To the action of appellee Schott Drug Company brought on the fire insurance policies the appellants each answered, in effect, that appellee failed to keep its books so as to comply with the warranty clause just quoted, and so forfeited any right to recover thereunder.

The evidence disclosed that, when a shipment of goods arrived, a record was made by appellant in a journal from the original invoice, showing only the name of the shipper, the date of the invoice, and the total amount of the invoice. The various items of the invoices making up the total were not recorded. Typical records were:

Sept. 1, 1933, McKesson-Southern Drug Co., .......... $187.30 Sept. 2, 1933, Mountain Valley Water Co., ............. 55.00

The invoices were retained, but not filed in the safe, and were destroyed by the fire which occurred February 23, 1934. Whenever goods were returned to a shipper, entries were made upon the journal showing their value, and for which appellee took credit, but no memos of the returned items were preserved.

From this record of purchases, the appellants complain there was no way for them to ascertain what went into the stock of goods, whether the items were covered by the policies, or fair prices were paid for them, or what their real values were — in short, anything about such additions to appellee's stock.

The record appellee kept of its credit sales was on charge tickets which, for the current month, were kept in the safe. But at the end of each month the total for that month was transferred to the journal, and the charge tickets taken from the safe and filed away. They, too, were destroyed by the fire. And the only record appellee had of its customers' accounts, after the fire, was *Page 981 a record showing the total purchases by a given customer for a given month, but which did not show the items of which such total consisted — appellee, indeed, had had such a record, but it was not kept in the safe and was destroyed by the fire.

The record appellee kept of its cash sales was not complained of.

Appellee's bookkeeper testified that with the use of the inventory taken in January, 1934, and the books in evidence which were not destroyed by the fire, he could and had determined the value of the stock on hand at the time of the fire. This he did by taking the inventory total, adding thereto the amounts of the purchases thereafter made, as shown by the journal entries, and then deducting the cash sales shown by the cash book, and the credit sales shown by the journal entries, less 33 1/3 per cent. estimated profits, as:

Total inventory, January, 1934 ...................... $32,744.28 Merchandise purchases for January ..................... 2,571.12 Soda-fountain supplies .................................. 130.00 Merchandise for February .............................. 2,387.49 Soda-fountain supplies for February ...................... 98.42 Cash sales Merchandise for January .................... 2,793.21 " " Soda-Fountain ...................................... 181.37 " " Merchandise for February ......................... 2,222.05 " " Soda " " ........................................... 167.79 Credit Sales for January .............................. 1,093.94 " " " February ......................................... 991.20

The bookkeeper further testified, from nearly fifty years' bookkeeping experience for various mercantile establishments, that it was customary to check invoices received against the shipments of merchandise, and to enter on the journal the date of the invoice, the name of the firm, and the total amount, and it was not customary for the various items on the invoices to be entered on the books; that is, appellee but followed the usual custom in such respect.

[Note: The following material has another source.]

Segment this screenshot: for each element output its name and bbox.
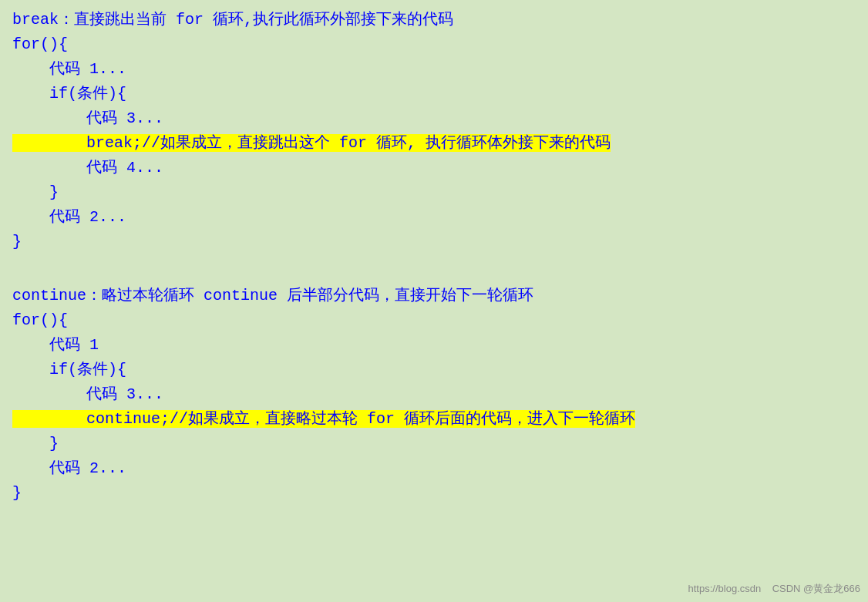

A. F. De Loach, a public accountant, testified in effect that it was customary for retail merchants to keep the sort of record invoices of purchased merchandise, such as were here kept by appellee; and he further testified in substance that the method of recording credit sales by retail merchants generally was that followed by appellee; and so of the record of cash sales kept by appellee. And so likewise testified A. L. Joyce, accountant. And none of this evidence was disputed.

The appellants make no claim of fraud on appellee's part.

As stated in Merchants' Manufacturers' Lloyd's Ins. Exch. v. Southern Trading Co. (Tex.Com.App.) 229 S.W. 312, 315: "The purpose of the bookkeeping provision is to provide a means by the books themselves for ascertaining the amount of the loss. The insured binds himself to provide such means, and a clear violation of this provision of the contract carries with it its own consequences, which the courts have no power to alter."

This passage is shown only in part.